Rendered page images
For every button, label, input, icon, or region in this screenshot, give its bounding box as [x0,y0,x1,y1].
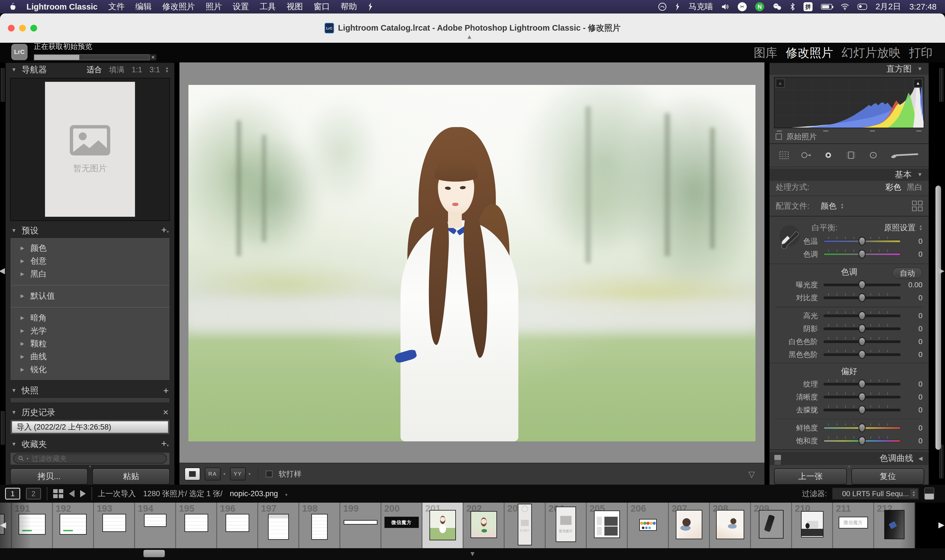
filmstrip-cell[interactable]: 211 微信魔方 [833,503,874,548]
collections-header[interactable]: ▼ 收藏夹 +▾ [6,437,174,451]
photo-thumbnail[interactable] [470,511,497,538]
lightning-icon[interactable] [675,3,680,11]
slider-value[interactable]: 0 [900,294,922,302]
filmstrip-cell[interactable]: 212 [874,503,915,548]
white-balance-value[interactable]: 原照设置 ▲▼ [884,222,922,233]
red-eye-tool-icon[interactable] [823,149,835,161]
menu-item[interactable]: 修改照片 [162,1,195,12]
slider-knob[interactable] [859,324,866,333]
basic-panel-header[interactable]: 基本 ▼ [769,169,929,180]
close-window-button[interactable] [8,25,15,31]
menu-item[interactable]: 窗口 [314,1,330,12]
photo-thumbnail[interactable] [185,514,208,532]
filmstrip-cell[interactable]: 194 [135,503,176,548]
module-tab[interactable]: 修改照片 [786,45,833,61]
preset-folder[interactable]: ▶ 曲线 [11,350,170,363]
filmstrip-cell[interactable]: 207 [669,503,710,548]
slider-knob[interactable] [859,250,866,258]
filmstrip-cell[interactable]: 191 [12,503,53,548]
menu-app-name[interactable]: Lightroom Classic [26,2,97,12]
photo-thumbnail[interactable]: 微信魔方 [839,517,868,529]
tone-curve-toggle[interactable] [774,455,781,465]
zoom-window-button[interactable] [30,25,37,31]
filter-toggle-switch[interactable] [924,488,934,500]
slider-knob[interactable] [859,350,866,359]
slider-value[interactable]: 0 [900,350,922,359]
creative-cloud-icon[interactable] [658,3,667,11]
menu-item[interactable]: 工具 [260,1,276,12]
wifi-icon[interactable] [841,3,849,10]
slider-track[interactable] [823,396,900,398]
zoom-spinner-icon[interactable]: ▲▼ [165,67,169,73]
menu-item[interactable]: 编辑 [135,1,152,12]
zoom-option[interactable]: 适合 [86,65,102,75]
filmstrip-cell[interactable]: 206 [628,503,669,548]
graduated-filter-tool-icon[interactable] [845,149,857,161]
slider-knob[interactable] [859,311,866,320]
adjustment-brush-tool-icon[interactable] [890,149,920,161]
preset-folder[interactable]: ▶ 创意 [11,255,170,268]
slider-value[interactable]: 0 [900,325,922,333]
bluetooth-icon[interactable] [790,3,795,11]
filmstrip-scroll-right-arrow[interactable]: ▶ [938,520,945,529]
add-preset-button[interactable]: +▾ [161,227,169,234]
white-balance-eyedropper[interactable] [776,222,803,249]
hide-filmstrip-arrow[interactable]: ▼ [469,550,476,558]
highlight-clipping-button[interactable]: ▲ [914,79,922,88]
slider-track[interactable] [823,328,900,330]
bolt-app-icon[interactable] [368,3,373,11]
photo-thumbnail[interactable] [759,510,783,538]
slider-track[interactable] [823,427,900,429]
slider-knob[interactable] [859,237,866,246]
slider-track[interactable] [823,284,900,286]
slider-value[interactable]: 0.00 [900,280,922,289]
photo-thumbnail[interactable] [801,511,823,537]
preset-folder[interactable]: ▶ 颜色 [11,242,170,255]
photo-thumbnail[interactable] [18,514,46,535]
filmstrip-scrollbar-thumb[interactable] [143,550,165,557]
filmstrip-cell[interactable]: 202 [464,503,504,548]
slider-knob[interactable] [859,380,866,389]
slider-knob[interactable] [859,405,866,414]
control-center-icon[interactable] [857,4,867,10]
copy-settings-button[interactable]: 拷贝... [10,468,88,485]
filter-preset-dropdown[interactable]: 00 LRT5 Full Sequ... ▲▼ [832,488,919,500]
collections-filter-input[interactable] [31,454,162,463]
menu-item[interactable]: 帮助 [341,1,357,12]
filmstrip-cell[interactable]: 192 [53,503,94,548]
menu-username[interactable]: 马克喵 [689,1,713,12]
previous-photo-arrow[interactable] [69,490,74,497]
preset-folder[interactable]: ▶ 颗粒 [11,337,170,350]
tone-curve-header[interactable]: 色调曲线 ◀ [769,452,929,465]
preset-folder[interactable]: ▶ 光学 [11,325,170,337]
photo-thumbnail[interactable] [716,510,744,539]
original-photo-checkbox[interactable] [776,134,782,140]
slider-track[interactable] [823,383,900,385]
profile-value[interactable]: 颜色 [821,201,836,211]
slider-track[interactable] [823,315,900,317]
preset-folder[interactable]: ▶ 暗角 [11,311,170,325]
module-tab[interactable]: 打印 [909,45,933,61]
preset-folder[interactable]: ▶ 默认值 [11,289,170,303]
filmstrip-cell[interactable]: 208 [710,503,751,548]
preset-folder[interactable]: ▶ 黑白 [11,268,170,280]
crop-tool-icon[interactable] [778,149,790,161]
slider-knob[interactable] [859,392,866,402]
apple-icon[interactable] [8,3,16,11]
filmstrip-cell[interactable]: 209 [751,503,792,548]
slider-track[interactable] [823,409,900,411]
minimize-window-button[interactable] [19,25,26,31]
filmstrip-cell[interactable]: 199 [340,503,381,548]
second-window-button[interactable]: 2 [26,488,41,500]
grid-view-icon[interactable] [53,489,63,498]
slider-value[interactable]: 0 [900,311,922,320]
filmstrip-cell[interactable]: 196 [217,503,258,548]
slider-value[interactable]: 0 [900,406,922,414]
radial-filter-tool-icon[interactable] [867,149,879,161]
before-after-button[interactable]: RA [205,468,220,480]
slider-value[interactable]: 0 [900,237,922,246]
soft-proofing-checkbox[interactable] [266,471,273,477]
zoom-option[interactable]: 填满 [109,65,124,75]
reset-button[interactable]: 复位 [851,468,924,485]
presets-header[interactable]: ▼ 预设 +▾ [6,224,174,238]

_TASK GOAL_:
The word to find is "header". Copy every line of the records that holds it.

_WRITTEN ANSWER_:
collections-header[interactable]: ▼ 收藏夹 +▾ [6,437,174,451]
basic-panel-header[interactable]: 基本 ▼ [769,169,929,180]
tone-curve-header[interactable]: 色调曲线 ◀ [769,452,929,465]
presets-header[interactable]: ▼ 预设 +▾ [6,224,174,238]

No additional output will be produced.